# What to do:
The answer required is how many lines of the following entries contain the word "Bridge", with no other words.
━━ Data section
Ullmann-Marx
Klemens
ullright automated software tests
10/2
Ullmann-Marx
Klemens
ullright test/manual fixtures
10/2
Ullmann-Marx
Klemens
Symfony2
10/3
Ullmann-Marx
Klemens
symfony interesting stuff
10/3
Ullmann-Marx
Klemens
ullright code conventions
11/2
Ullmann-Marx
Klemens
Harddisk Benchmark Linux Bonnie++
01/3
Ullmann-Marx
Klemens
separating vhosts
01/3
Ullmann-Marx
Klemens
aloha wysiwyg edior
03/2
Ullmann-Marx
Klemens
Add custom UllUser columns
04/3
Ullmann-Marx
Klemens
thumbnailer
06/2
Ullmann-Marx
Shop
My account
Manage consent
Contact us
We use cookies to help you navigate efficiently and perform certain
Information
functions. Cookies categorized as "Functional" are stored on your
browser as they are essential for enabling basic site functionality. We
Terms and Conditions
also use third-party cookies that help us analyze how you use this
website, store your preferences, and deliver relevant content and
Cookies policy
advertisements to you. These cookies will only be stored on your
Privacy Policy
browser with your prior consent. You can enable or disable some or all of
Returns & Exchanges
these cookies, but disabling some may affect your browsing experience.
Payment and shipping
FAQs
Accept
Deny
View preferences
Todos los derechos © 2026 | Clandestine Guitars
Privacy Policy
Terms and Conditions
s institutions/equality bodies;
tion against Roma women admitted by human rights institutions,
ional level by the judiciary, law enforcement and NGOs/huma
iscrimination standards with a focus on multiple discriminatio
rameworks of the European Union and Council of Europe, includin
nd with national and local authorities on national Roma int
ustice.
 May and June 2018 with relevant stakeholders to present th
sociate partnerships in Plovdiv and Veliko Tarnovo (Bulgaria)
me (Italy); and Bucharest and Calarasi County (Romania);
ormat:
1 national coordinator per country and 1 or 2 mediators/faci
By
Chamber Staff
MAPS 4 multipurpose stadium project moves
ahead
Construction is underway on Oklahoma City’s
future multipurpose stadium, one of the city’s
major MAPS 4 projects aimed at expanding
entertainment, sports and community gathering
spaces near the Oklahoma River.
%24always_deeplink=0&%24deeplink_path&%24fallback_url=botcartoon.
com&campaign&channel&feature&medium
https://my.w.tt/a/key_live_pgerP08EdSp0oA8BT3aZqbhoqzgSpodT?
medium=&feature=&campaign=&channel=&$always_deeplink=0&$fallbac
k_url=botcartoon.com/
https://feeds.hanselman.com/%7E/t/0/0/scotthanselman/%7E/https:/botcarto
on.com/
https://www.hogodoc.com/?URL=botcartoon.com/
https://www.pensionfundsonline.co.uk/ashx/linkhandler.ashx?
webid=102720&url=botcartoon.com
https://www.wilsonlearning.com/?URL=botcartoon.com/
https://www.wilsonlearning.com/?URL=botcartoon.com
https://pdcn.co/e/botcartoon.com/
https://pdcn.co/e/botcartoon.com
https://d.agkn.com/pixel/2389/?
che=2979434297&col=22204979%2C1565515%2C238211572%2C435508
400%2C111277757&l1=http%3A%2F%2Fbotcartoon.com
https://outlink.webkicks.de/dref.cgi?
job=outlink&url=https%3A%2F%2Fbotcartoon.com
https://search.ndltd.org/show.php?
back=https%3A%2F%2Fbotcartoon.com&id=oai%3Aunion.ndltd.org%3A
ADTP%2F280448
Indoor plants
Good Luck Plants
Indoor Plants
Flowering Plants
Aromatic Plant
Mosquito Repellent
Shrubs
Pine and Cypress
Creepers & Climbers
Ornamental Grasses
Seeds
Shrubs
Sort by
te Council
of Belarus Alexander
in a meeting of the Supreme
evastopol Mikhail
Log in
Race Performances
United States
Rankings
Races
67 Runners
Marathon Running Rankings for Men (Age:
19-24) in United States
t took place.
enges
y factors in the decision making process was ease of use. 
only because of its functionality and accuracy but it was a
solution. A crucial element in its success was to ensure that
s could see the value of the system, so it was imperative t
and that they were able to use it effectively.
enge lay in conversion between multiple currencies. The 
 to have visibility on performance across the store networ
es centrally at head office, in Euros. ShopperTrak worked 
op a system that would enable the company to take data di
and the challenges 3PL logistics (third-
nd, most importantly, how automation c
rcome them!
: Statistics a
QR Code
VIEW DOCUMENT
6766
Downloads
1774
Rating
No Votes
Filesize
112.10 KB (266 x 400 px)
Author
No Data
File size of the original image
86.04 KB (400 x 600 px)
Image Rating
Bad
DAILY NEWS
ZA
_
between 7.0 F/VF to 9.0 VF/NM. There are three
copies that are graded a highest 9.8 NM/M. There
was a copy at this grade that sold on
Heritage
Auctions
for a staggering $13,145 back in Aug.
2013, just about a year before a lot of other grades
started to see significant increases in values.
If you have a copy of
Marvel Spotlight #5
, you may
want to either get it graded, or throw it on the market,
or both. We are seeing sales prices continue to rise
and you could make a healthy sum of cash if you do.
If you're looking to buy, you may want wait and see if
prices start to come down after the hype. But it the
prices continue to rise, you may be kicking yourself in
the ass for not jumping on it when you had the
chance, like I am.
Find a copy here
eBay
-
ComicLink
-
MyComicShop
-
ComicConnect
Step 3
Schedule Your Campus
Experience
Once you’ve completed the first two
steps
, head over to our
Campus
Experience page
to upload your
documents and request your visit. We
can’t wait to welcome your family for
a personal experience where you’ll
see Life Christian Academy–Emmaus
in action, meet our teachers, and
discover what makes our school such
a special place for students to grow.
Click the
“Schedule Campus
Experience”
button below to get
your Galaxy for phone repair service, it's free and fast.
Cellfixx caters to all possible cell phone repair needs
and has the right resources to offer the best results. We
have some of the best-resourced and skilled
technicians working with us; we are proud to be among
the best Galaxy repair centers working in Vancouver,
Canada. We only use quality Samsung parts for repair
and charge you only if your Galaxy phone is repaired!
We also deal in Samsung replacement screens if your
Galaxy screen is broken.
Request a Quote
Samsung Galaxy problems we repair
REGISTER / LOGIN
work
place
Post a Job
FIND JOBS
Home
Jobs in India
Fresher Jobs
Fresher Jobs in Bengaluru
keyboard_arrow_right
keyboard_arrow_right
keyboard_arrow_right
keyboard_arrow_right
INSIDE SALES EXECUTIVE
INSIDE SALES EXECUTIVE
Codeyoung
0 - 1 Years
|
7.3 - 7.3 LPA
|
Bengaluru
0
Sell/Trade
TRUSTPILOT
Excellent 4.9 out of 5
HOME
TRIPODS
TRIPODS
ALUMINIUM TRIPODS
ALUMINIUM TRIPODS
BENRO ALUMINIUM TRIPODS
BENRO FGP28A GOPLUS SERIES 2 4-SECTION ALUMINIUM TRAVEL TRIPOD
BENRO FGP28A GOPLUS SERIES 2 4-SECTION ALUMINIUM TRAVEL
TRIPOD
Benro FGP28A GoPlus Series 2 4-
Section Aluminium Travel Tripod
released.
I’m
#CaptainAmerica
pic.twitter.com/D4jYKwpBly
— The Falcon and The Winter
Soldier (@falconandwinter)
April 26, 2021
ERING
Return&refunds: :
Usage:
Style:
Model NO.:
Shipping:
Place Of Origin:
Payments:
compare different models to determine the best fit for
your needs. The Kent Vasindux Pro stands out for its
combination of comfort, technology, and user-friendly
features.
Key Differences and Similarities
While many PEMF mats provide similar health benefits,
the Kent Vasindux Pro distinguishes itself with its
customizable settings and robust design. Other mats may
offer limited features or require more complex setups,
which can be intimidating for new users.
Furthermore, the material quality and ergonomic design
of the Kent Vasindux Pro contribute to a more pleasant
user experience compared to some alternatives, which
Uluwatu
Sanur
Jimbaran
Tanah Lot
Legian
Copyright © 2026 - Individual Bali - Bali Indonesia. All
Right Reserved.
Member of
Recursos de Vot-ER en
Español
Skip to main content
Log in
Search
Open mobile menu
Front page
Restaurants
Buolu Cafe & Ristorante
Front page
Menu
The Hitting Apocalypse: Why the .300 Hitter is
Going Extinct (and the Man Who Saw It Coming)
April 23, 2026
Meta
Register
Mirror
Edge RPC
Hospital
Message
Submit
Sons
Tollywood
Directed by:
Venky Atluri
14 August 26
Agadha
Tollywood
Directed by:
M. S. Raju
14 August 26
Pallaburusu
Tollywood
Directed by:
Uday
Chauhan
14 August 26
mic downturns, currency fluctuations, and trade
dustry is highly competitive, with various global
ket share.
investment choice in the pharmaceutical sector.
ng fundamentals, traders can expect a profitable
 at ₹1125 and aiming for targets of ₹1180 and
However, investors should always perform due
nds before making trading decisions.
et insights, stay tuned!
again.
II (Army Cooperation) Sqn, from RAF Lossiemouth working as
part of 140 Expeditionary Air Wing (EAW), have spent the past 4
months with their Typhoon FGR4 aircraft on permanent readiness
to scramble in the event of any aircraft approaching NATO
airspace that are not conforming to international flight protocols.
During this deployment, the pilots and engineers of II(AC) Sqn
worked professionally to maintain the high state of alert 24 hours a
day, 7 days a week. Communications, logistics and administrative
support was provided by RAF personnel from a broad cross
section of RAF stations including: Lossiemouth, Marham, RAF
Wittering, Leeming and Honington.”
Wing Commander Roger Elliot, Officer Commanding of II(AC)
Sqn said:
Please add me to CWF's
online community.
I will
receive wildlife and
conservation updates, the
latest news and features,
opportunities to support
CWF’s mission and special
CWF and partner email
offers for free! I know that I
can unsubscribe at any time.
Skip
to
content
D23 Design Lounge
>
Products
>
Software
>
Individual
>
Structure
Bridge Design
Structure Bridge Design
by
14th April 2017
━━━━
# Solved problem:
2